Top of Information given
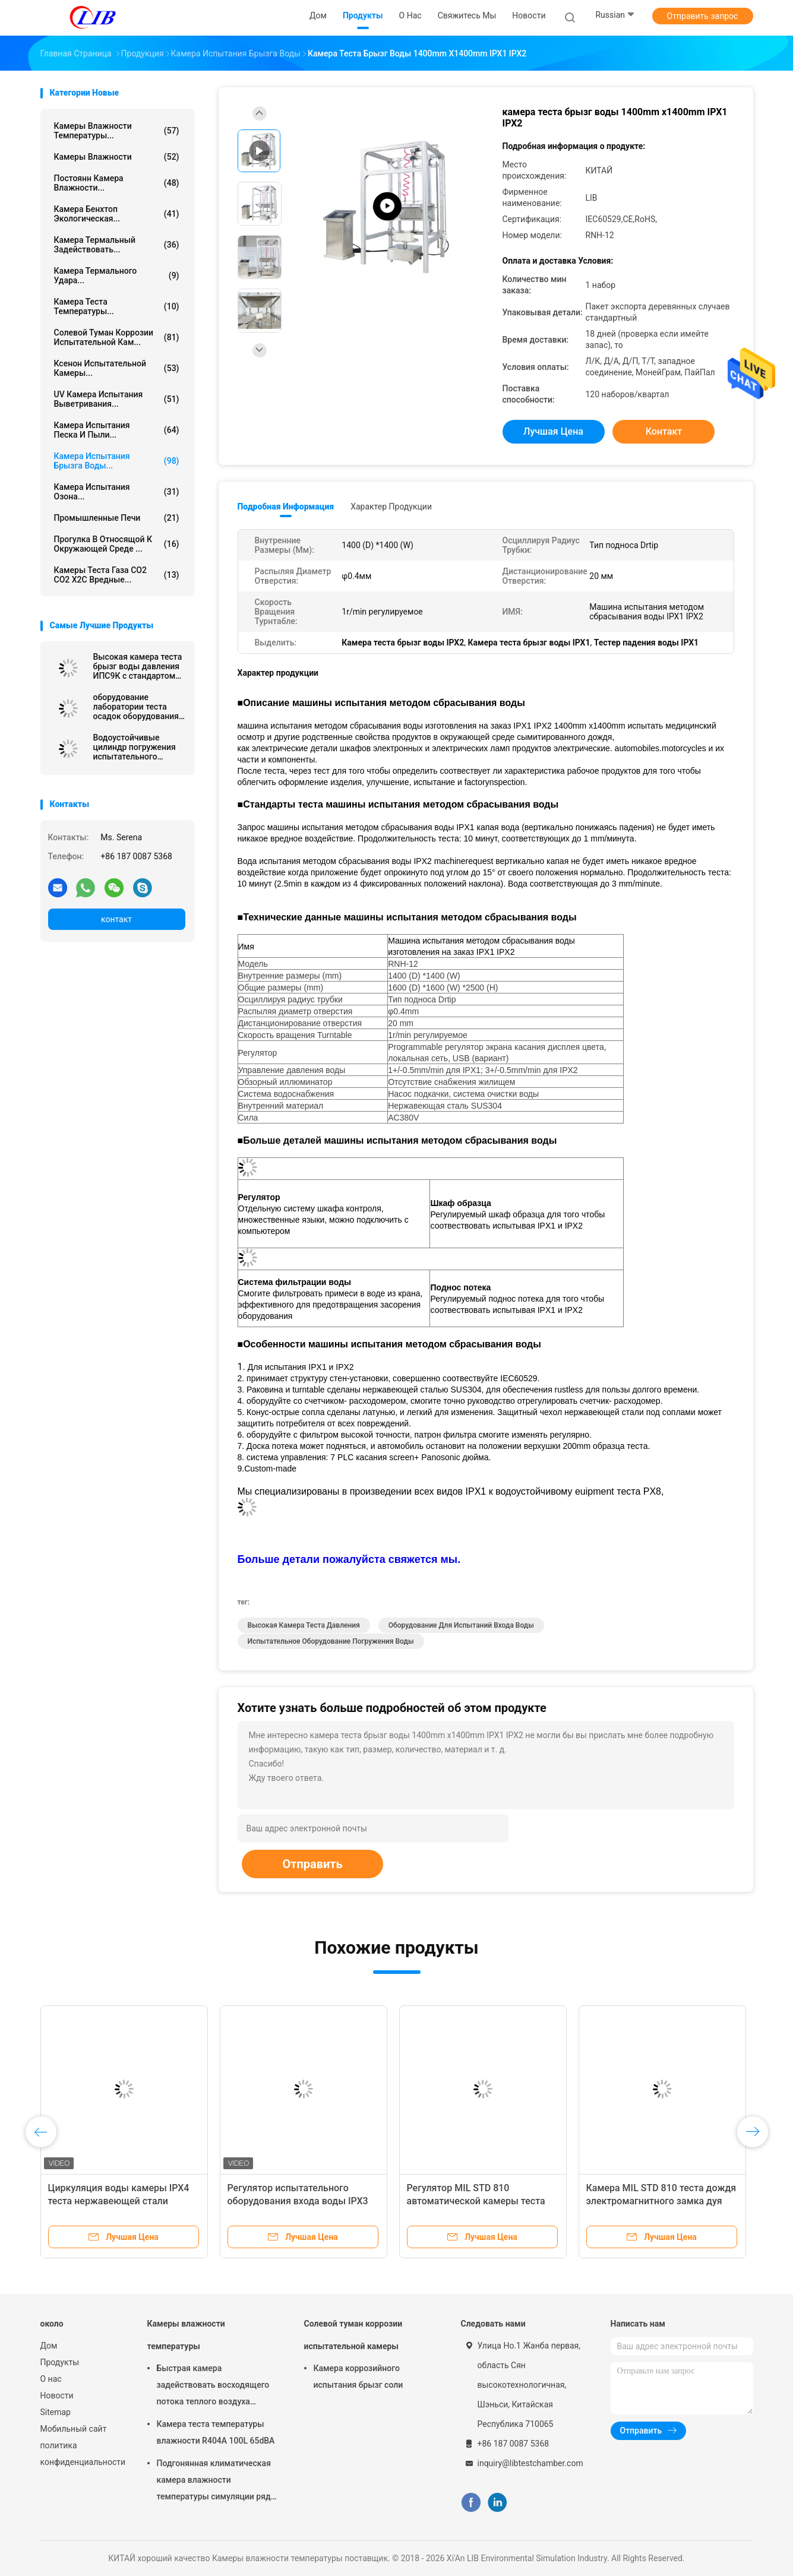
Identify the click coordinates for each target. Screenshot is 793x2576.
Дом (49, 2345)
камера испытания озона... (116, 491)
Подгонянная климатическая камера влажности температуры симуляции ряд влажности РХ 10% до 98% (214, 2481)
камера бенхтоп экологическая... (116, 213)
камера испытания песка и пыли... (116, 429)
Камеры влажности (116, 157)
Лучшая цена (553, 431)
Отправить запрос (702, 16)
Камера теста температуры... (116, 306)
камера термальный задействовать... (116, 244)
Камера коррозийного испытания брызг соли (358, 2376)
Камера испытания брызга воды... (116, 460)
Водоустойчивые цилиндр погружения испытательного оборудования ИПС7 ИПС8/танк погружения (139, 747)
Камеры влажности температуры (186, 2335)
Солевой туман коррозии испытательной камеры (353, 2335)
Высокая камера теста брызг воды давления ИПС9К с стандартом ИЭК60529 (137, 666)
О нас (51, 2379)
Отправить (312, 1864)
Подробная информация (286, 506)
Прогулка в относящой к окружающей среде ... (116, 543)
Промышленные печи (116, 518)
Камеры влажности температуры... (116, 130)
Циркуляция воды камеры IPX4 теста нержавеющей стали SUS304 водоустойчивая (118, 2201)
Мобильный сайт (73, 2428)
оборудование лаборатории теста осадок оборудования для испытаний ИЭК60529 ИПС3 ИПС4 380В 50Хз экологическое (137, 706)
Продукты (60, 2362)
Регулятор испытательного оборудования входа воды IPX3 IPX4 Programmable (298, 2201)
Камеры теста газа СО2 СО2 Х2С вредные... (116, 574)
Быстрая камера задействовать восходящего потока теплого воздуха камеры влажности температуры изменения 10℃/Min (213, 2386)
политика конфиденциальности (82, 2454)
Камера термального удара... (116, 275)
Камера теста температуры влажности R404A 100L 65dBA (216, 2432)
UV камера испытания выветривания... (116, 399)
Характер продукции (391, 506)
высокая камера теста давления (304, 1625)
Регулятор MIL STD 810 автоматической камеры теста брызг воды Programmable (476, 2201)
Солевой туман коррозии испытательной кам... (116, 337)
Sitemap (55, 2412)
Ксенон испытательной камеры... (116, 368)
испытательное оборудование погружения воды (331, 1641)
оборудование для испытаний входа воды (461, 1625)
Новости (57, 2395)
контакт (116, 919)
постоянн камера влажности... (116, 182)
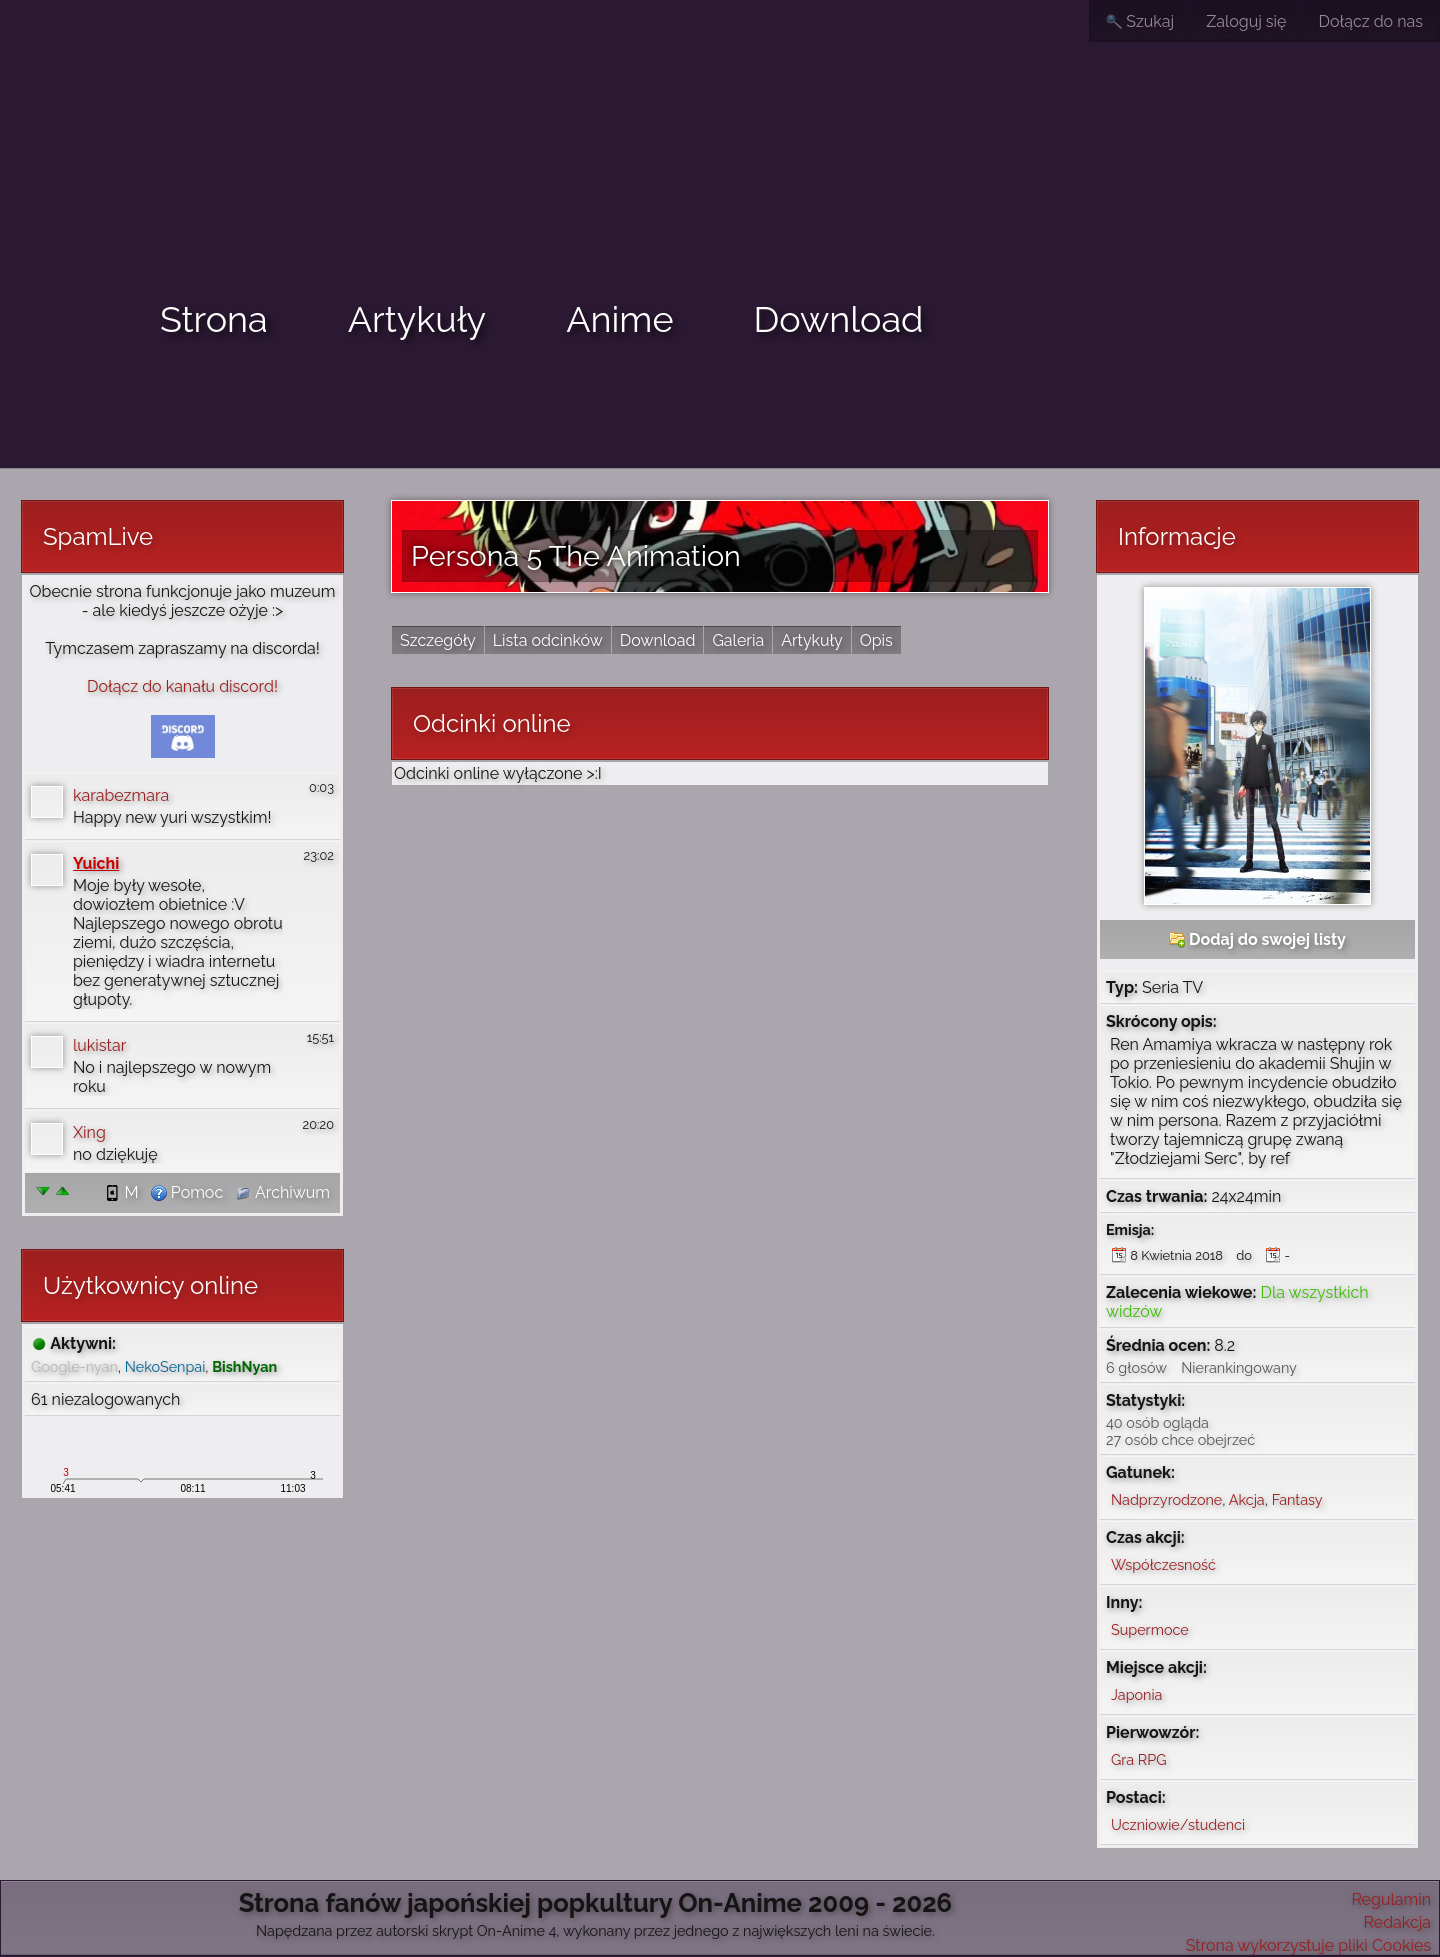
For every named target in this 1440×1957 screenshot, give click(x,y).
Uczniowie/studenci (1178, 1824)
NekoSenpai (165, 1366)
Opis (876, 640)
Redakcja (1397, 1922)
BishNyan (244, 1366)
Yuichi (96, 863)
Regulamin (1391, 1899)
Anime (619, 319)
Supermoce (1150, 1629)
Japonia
Bottom of Information given
**What to do**. Your answer should be the lines from the first record down to the line containing "Подгонянная климатическая камера", restated exactly, with no pictures.

**Written answer**.
Identify the click coordinates for each target. Screenshot is 793x2576.
Дом (49, 2345)
камера испытания озона... (116, 491)
Подгонянная климатическая камера влажности температуры симуляции ряд влажности РХ 10% до 98% (214, 2481)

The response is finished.